We might imagine Loyalton surrounded by a golf course, green and perfect, and the hills behind town glittering with high dollar houses. We might imagine almost anything, but the reality remains unchanged.
Further, Loyalton isn’t well located to be a bedroom community. Reno is the city, and there are hundreds of thousands of acres of land available for development much closer; some of it in Nevada where the regulations make it easier to build.
Between Clio and Portola is a subdivision built around golf. The land there is similar to Loyalton; dry, hosting mostly pine with occasional juniper and sage. It has a little used golf course right in the pines. It’s close to a town with a hospital and three grocery stores. It’s a stone’s throw from Graeagle, which has golf and quaintness. Still, the development in that area is struggling and “for sale” signs stand like tombstones outside many houses. A “for sale” sign in this market is a sign of desperation, an indication of worry and grief.
What else does Loyalton have? A gushing hot springs, scenic ocean view, beautiful lake, or fantastic skiing? Nope. There’s a couple of real pretty lakes, and a little snowmobiling nearby, but Loyalton itself is perfectly located only for a lumber mill.
We can look on the bright side, at least Loyalton doesn’t have alligators and chiggers.
What, then are these new candidates to work with, once they’ve won their office? The things that are typically present for a town to re-define itself simply aren’t present. Some day, when America and the World are booming again, yes, Loyalton might find a niche. If the cogen plant would run, there could be many small manufacturing businesses in the industrial park; indeed, an entire system of small plants could develop using the electricity and hot water, but it’s far more likely that the Chinese will buy it for a dime on the dollar and put it on a barge.
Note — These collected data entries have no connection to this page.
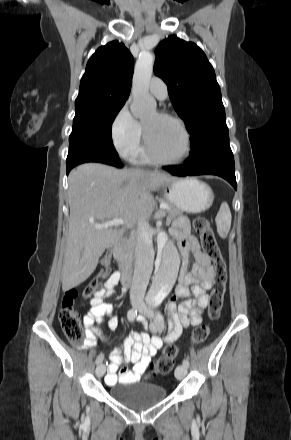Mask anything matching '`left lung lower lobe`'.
Instances as JSON below:
<instances>
[{
    "label": "left lung lower lobe",
    "instance_id": "obj_1",
    "mask_svg": "<svg viewBox=\"0 0 291 440\" xmlns=\"http://www.w3.org/2000/svg\"><path fill=\"white\" fill-rule=\"evenodd\" d=\"M164 170L175 176L217 175L226 179L237 189L234 157L229 145V135L210 141L196 153L191 154L184 165L164 166Z\"/></svg>",
    "mask_w": 291,
    "mask_h": 440
}]
</instances>
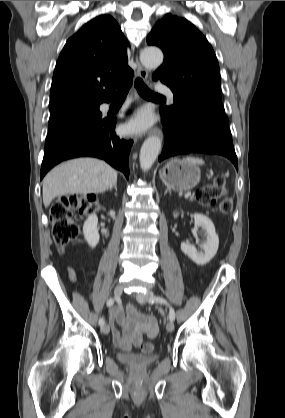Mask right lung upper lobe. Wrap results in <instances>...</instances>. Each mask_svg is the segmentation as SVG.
I'll return each mask as SVG.
<instances>
[{
  "instance_id": "1",
  "label": "right lung upper lobe",
  "mask_w": 285,
  "mask_h": 418,
  "mask_svg": "<svg viewBox=\"0 0 285 418\" xmlns=\"http://www.w3.org/2000/svg\"><path fill=\"white\" fill-rule=\"evenodd\" d=\"M128 41L115 19L100 15L65 44L53 74L49 107L72 102H110L114 84L133 76Z\"/></svg>"
}]
</instances>
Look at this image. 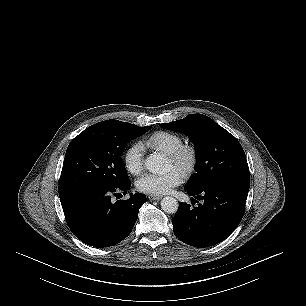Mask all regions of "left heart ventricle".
I'll list each match as a JSON object with an SVG mask.
<instances>
[{"label":"left heart ventricle","mask_w":306,"mask_h":306,"mask_svg":"<svg viewBox=\"0 0 306 306\" xmlns=\"http://www.w3.org/2000/svg\"><path fill=\"white\" fill-rule=\"evenodd\" d=\"M168 164H169V168L170 169H177L181 172V168L179 166H177L171 159H168Z\"/></svg>","instance_id":"obj_1"}]
</instances>
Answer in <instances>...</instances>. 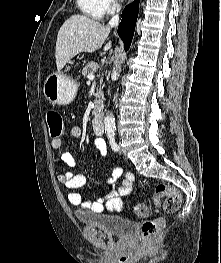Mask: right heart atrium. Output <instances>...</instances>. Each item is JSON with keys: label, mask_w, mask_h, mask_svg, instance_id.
<instances>
[{"label": "right heart atrium", "mask_w": 221, "mask_h": 263, "mask_svg": "<svg viewBox=\"0 0 221 263\" xmlns=\"http://www.w3.org/2000/svg\"><path fill=\"white\" fill-rule=\"evenodd\" d=\"M104 13H113L119 7L118 0H100Z\"/></svg>", "instance_id": "d8ad5b80"}]
</instances>
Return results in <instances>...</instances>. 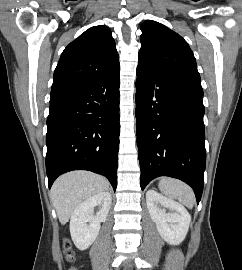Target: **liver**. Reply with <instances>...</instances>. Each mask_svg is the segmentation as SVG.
I'll return each mask as SVG.
<instances>
[{
  "instance_id": "liver-1",
  "label": "liver",
  "mask_w": 242,
  "mask_h": 270,
  "mask_svg": "<svg viewBox=\"0 0 242 270\" xmlns=\"http://www.w3.org/2000/svg\"><path fill=\"white\" fill-rule=\"evenodd\" d=\"M106 178L87 171H73L60 176L51 189V200L62 225L87 198L107 191Z\"/></svg>"
}]
</instances>
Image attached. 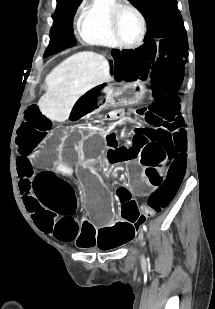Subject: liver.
Instances as JSON below:
<instances>
[{"label":"liver","instance_id":"liver-1","mask_svg":"<svg viewBox=\"0 0 215 309\" xmlns=\"http://www.w3.org/2000/svg\"><path fill=\"white\" fill-rule=\"evenodd\" d=\"M109 78V62L103 54L92 50L76 52L47 74V90L38 104L48 118L63 122L82 94Z\"/></svg>","mask_w":215,"mask_h":309}]
</instances>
Between regulations and bickering corporations the plant is hamstrung, and unlikely to be the small dynamo which can power new technology in Loyalton. There doesn’t seem to be anyone with the money and vision to bring such an economic powerhouse to the site.
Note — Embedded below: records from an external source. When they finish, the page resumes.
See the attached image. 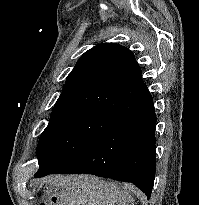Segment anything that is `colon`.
<instances>
[{
	"label": "colon",
	"instance_id": "1",
	"mask_svg": "<svg viewBox=\"0 0 199 205\" xmlns=\"http://www.w3.org/2000/svg\"><path fill=\"white\" fill-rule=\"evenodd\" d=\"M53 205H56V202L55 201H53V203H52Z\"/></svg>",
	"mask_w": 199,
	"mask_h": 205
}]
</instances>
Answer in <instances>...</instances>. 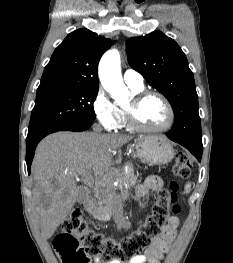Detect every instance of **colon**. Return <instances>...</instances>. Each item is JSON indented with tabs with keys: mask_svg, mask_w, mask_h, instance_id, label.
Masks as SVG:
<instances>
[{
	"mask_svg": "<svg viewBox=\"0 0 233 263\" xmlns=\"http://www.w3.org/2000/svg\"><path fill=\"white\" fill-rule=\"evenodd\" d=\"M190 176L189 157L179 152L175 159L172 178L167 190L161 192L152 213L134 232L119 239L95 231L87 224L81 210H74L55 239V250L65 263H90L92 259L127 261L140 256L161 235L163 225L179 213L177 179Z\"/></svg>",
	"mask_w": 233,
	"mask_h": 263,
	"instance_id": "5ec220e1",
	"label": "colon"
}]
</instances>
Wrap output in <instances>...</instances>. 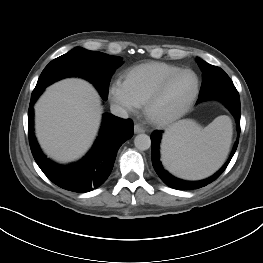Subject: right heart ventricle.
<instances>
[{
  "mask_svg": "<svg viewBox=\"0 0 263 263\" xmlns=\"http://www.w3.org/2000/svg\"><path fill=\"white\" fill-rule=\"evenodd\" d=\"M178 69L179 66L165 62L139 64L124 72L123 83L140 106L167 75Z\"/></svg>",
  "mask_w": 263,
  "mask_h": 263,
  "instance_id": "obj_1",
  "label": "right heart ventricle"
}]
</instances>
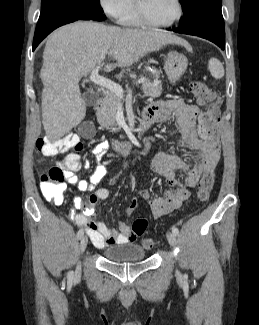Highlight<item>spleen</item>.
<instances>
[{
  "label": "spleen",
  "mask_w": 259,
  "mask_h": 325,
  "mask_svg": "<svg viewBox=\"0 0 259 325\" xmlns=\"http://www.w3.org/2000/svg\"><path fill=\"white\" fill-rule=\"evenodd\" d=\"M208 69L215 79L224 77L225 71L222 63L217 58H211L208 62Z\"/></svg>",
  "instance_id": "obj_1"
}]
</instances>
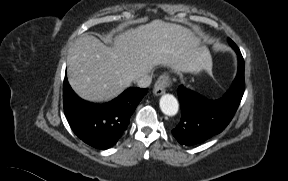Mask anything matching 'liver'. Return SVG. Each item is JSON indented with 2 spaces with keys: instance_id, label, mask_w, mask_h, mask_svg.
<instances>
[{
  "instance_id": "liver-1",
  "label": "liver",
  "mask_w": 288,
  "mask_h": 181,
  "mask_svg": "<svg viewBox=\"0 0 288 181\" xmlns=\"http://www.w3.org/2000/svg\"><path fill=\"white\" fill-rule=\"evenodd\" d=\"M198 45L190 29L159 19L119 33L113 47L84 35L69 49L68 81L81 98L107 101L155 66L195 72Z\"/></svg>"
}]
</instances>
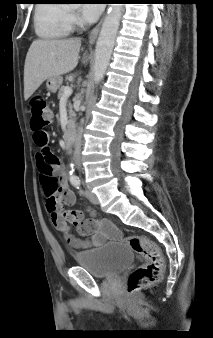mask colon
<instances>
[{
    "mask_svg": "<svg viewBox=\"0 0 213 338\" xmlns=\"http://www.w3.org/2000/svg\"><path fill=\"white\" fill-rule=\"evenodd\" d=\"M30 108L33 139L35 144L43 149L49 141L48 132L44 128L51 125L53 116L43 98H34L31 101ZM37 167L40 175L46 178L44 187L47 194L46 208L53 222V217L59 209V204L54 198L57 181L54 178L55 169L52 167V159L46 155V152L39 154ZM67 218L72 223H77V216L73 212H69ZM126 242L143 260L142 264L128 278V291L136 292L153 286L162 278L164 270V259L160 248L155 242L143 235L128 236Z\"/></svg>",
    "mask_w": 213,
    "mask_h": 338,
    "instance_id": "5ec220e1",
    "label": "colon"
}]
</instances>
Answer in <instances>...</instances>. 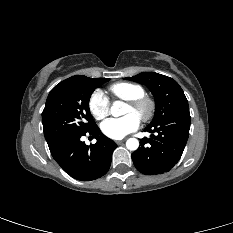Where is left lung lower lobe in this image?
Listing matches in <instances>:
<instances>
[{"label":"left lung lower lobe","instance_id":"left-lung-lower-lobe-1","mask_svg":"<svg viewBox=\"0 0 233 233\" xmlns=\"http://www.w3.org/2000/svg\"><path fill=\"white\" fill-rule=\"evenodd\" d=\"M191 117L189 111L169 116L161 122L147 126L151 138L140 140V147L132 153L137 170L145 175L168 172L181 158L189 137Z\"/></svg>","mask_w":233,"mask_h":233}]
</instances>
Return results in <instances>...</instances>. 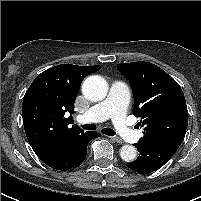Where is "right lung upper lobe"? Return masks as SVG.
<instances>
[{"mask_svg": "<svg viewBox=\"0 0 201 201\" xmlns=\"http://www.w3.org/2000/svg\"><path fill=\"white\" fill-rule=\"evenodd\" d=\"M101 66L61 64L39 74L23 98L27 139L44 162L63 154L83 130L73 125L74 101L83 79Z\"/></svg>", "mask_w": 201, "mask_h": 201, "instance_id": "obj_1", "label": "right lung upper lobe"}]
</instances>
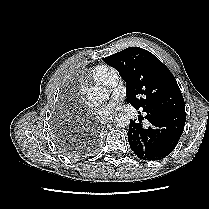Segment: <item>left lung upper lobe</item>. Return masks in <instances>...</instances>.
I'll use <instances>...</instances> for the list:
<instances>
[{"mask_svg":"<svg viewBox=\"0 0 209 209\" xmlns=\"http://www.w3.org/2000/svg\"><path fill=\"white\" fill-rule=\"evenodd\" d=\"M126 82L128 102L137 110L170 109L185 113V103L170 70L151 52L129 47L104 58Z\"/></svg>","mask_w":209,"mask_h":209,"instance_id":"left-lung-upper-lobe-1","label":"left lung upper lobe"}]
</instances>
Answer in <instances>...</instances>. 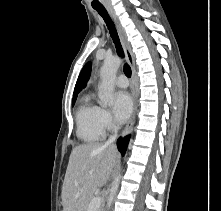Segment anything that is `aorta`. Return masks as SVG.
<instances>
[{"mask_svg": "<svg viewBox=\"0 0 221 211\" xmlns=\"http://www.w3.org/2000/svg\"><path fill=\"white\" fill-rule=\"evenodd\" d=\"M121 60L118 57L108 58L104 61L101 70V84L99 85V104L103 107L111 106L114 101V82ZM121 174L119 173L112 184L110 195L107 200V210L110 209L114 196L117 192Z\"/></svg>", "mask_w": 221, "mask_h": 211, "instance_id": "aorta-1", "label": "aorta"}]
</instances>
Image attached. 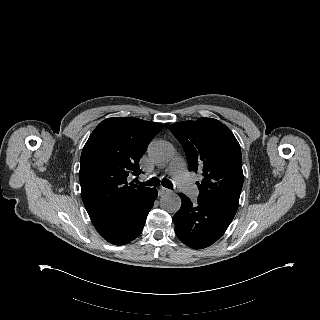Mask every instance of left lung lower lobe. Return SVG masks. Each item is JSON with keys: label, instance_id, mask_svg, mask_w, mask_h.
I'll return each instance as SVG.
<instances>
[{"label": "left lung lower lobe", "instance_id": "0a47b994", "mask_svg": "<svg viewBox=\"0 0 320 320\" xmlns=\"http://www.w3.org/2000/svg\"><path fill=\"white\" fill-rule=\"evenodd\" d=\"M182 205L173 216L178 238L193 249H202L216 242L233 220L232 214L203 199L196 202L180 194Z\"/></svg>", "mask_w": 320, "mask_h": 320}]
</instances>
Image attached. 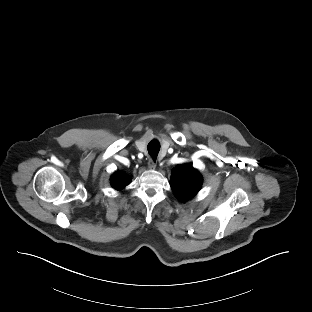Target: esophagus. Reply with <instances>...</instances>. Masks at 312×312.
Instances as JSON below:
<instances>
[{
	"label": "esophagus",
	"instance_id": "34e87169",
	"mask_svg": "<svg viewBox=\"0 0 312 312\" xmlns=\"http://www.w3.org/2000/svg\"><path fill=\"white\" fill-rule=\"evenodd\" d=\"M148 168L150 169V170H154L155 168H156V162L154 161V160H149V162H148Z\"/></svg>",
	"mask_w": 312,
	"mask_h": 312
}]
</instances>
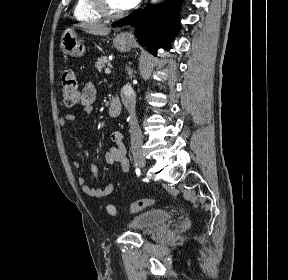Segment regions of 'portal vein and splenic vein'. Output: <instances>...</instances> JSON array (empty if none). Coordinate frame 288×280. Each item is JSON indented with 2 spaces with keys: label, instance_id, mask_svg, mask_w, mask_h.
<instances>
[{
  "label": "portal vein and splenic vein",
  "instance_id": "obj_1",
  "mask_svg": "<svg viewBox=\"0 0 288 280\" xmlns=\"http://www.w3.org/2000/svg\"><path fill=\"white\" fill-rule=\"evenodd\" d=\"M105 73H106V74H110V73H111V70H110L109 68H106V69H105Z\"/></svg>",
  "mask_w": 288,
  "mask_h": 280
}]
</instances>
The last depression lasted at least a decade; Loyalton should be prepared to “hold on” for seven years or more. It won’t be easy.
Most voters have very little idea what it takes to govern a city. There are board and committee meetings every week in the county that only members attend. Even the Sierra County Board often meets with only a dozing press present. It’s easy to be dis-satisfied and blame elected leaders as though they have to power to change things, when they simply don’t.
However, Mike Hudson and Pat Whitley have experience on the Council, and Whitley and Brookes Mitchell have experience as Sierra County supervisors. With most council members having at least some experience with the frustrations of 21st century government, there is reason to hope.